RSM’s Guide to Overcoming Privacy Concerns For AI

How SAP users can overcome AI privacy concerns

Organizations are always searching for new technological solutions to help them stand out in a crowded marketplace. Many companies are now turning their attention toward evolving innovations like artificial intelligence (AI) and automation.

However, leveraging these solutions is not without its stumbling blocks. For instance, the recent SAPinsider AI and Automation in Finance report found that security and privacy risks were a barrier to implementing AI and automation technologies for over 50% of survey respondents.

These concerns are particularly prevalent for companies in fields that deal with sensitive data, such as finance, legal and health care organizations. These companies are concerned that using data in an AI context will somehow expose them to malicious actors, leading to data breaches or potential sanctions. Yet, neglecting these emerging technologies can put companies behind their competitors.

Overcoming AI and automation data concerns

As long as organizations are educated about the potential concerns around data use in AI and how to avoid any pitfalls, they should be able to leverage these technologies safely. RSM recently released several key considerations organizations should make about their AI models that can keep the data of SAP users safe. Those considerations include:

• Where the model lives—if AI models are hosted by a third-party organization or built internally, some risks to data privacy can emerge.

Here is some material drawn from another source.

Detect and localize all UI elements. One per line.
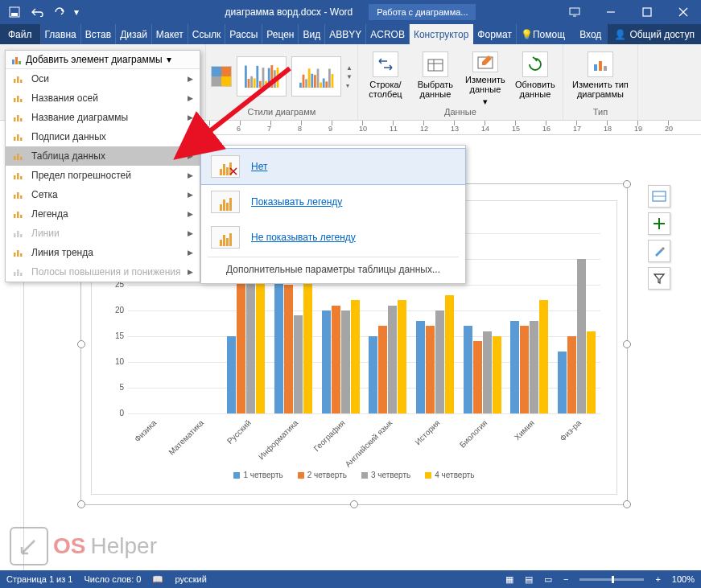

However, SAP companies can leverage internal controls to ensure no sensitive information can move outside the organization.
• The information the model can access—if companies upload a document to large language models like ChatGPT or others, that data is subject to the company’s privacy conditions and can be used in the solution. Yet as long as users keep their models in-house and do not share data in an open-source application, they should be able to keep important information secure.
• Development or operation of the model—we know AI has numerous use cases for improving workflows, but companies must train their AI solutions to perform tasks first. Some training phases ask for companies to upload documents as reference material, which can lead to data leakage. However, companies can use APIs that do not rely on specific internal data to train models.

Conclusion

Using new technologies like AI can be daunting from a data privacy perspective. Yet as long as companies adhere to their typical security protocols of not sharing data outside the organization, they can safely harness these technologies.

“It’s the same as a user emailing sensitive data outside of the organization or accidentally sharing it with a client that shouldn’t have access. That’s not an AI problem. That’s a data loss problem that already existed,” said RSM Director Dave Mahoney.

Companies should ensure that their data management practices are equipped to handle new technologies and that users are trained to observe these controls.